:: ASSIGNED TASK ::
Your answer must be the full set of entries, repeated exactly.

:: LISTED RECORDS ::

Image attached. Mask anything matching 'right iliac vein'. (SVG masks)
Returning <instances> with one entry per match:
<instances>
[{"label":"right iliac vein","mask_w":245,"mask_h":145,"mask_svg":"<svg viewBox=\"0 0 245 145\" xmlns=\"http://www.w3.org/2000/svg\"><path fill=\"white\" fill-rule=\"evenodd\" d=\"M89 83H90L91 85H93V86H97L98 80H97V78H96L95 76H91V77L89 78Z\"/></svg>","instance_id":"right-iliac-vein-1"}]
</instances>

:: EXERCISE RESPONSE ::
Image attached. Mask anything matching 'right iliac vein'. (SVG masks)
Returning <instances> with one entry per match:
<instances>
[{"label":"right iliac vein","mask_w":245,"mask_h":145,"mask_svg":"<svg viewBox=\"0 0 245 145\" xmlns=\"http://www.w3.org/2000/svg\"><path fill=\"white\" fill-rule=\"evenodd\" d=\"M89 83H90L91 85H93V86H97L98 80H97V78H96L95 76H91V77L89 78Z\"/></svg>","instance_id":"right-iliac-vein-1"}]
</instances>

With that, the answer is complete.